4. An expression recognition method, comprising:

determining a target image;

inputting the target image into an expression recognition model trained by the method of any one of claims 1 to 3 for analysis to determine a target expression corresponding to the target image, comprising: correcting a face image in the target image to obtain a target corrected image; calculating the target correction image to obtain a facial expression feature map; converting the facial expression feature map into a facial expression abstract feature map; determining the target expression corresponding to the target image based on the facial expression abstract feature map;

and outputting the target expression.

5. The method of claim 4, wherein determining the target expression corresponding to the target image based on the facial expression abstract feature map comprises:

performing linear correction on the facial expression abstract feature map to obtain probability values of at least two expressions;

and determining the expression with the maximum probability value as the target expression corresponding to the target image.

6. An apparatus for obtaining an expression recognition model, comprising:

the system comprises an acquisition module, a processing module and a processing module, wherein the acquisition module is used for acquiring a plurality of groups of first training data, and each group of data in the plurality of groups of first training data comprises: an image, a face corresponding to the image, and an expression corresponding to the face;

the construction module is used for training the face recognition initial model through deep learning by using the images included in the plurality of groups of first training data and the faces corresponding to the images so as to obtain a face recognition model; removing a first module which is included in the face recognition model and is positioned behind the first full-connection layer and used for calculating an ArcFace Loss function and a second module which is used for inputting face recognition results; sequentially adding a full-connection layer module for carrying out linear correction on the face abstract features and a third module for outputting expression recognition results after the first full-connection layer to obtain an expression recognition initial model;

the training module is used for training the expression recognition initial model through deep learning by using the plurality of groups of facial expression training data so as to obtain an expression recognition model;

the device is further used for acquiring a plurality of groups of facial expression training data corresponding to the plurality of groups of first training data, wherein the plurality of groups of first training data respectively correspond to a group of facial expression training data, the group of facial expression training data is used for indicating different expressions in N corresponding to faces in each group of first training data, and the N is an integer larger than 1.

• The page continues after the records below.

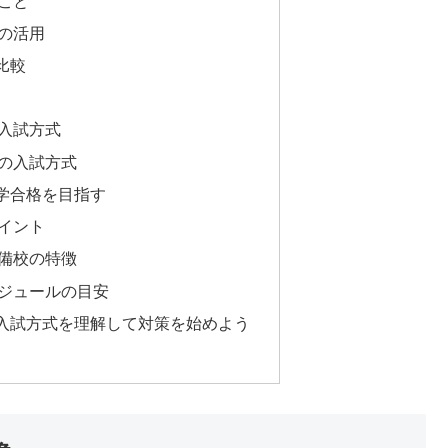
こと
の活用
比較
入試方式
の入試方式
学合格を目指す
イント
備校の特徴
ジュールの目安
入試方式を理解して対策を始めよう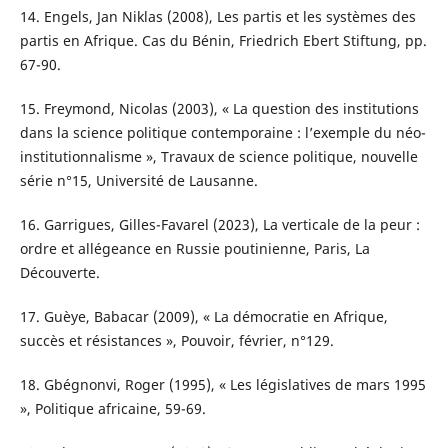
14. Engels, Jan Niklas (2008), Les partis et les systèmes des
partis en Afrique. Cas du Bénin, Friedrich Ebert Stiftung, pp.
67-90.
15. Freymond, Nicolas (2003), « La question des institutions
dans la science politique contemporaine : l’exemple du néo-
institutionnalisme », Travaux de science politique, nouvelle
série n°15, Université de Lausanne.
16. Garrigues, Gilles-Favarel (2023), La verticale de la peur :
ordre et allégeance en Russie poutinienne, Paris, La
Découverte.
17. Guèye, Babacar (2009), « La démocratie en Afrique,
succès et résistances », Pouvoir, février, n°129.
18. Gbégnonvi, Roger (1995), « Les législatives de mars 1995
», Politique africaine, 59-69.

7. An expression recognition apparatus, characterized by comprising:

the first determining module is used for determining a target image;

a second determining module, configured to input the target image into an expression recognition model trained by the method of any one of claims 1 to 3 for analysis to determine a target expression corresponding to the target image, where the second determining module includes: correcting a face image in the target image to obtain a target corrected image; calculating the target correction image to obtain a facial expression feature map; converting the facial expression feature map into a facial expression abstract feature map; determining the target expression corresponding to the target image based on the facial expression abstract feature map;

and the output module is used for outputting the target expression.

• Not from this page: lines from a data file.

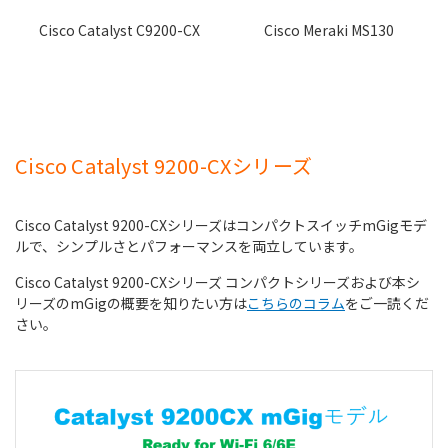
Cisco Meraki MS130
Cisco Catalyst C9200-CX
Cisco Catalyst 9200-CX
シリーズ
Cisco Catalyst 9200-CXシリーズはコンパクトスイッチmGigモデ
ルで、シンプルさとパフォーマンスを両立しています。
Cisco Catalyst 9200-CXシリーズ コンパクトシリーズおよび本シ
リーズのmGigの概要を知りたい方は
こちらのコラム
をご一読くだ
さい。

8. A computer readable storage medium, characterized in that the computer readable storage medium has stored therein a computer program, wherein the computer program is arranged to perform the method of any of the claims 1 to 3 or the method of any of the claims 4-5 when run.

9. An electronic device comprising a memory and a processor, characterized in that the memory has stored therein a computer program, the processor being arranged to run the computer program to perform the method of any of the claims 1 to 3 or to perform the method of any of the claims 4-5.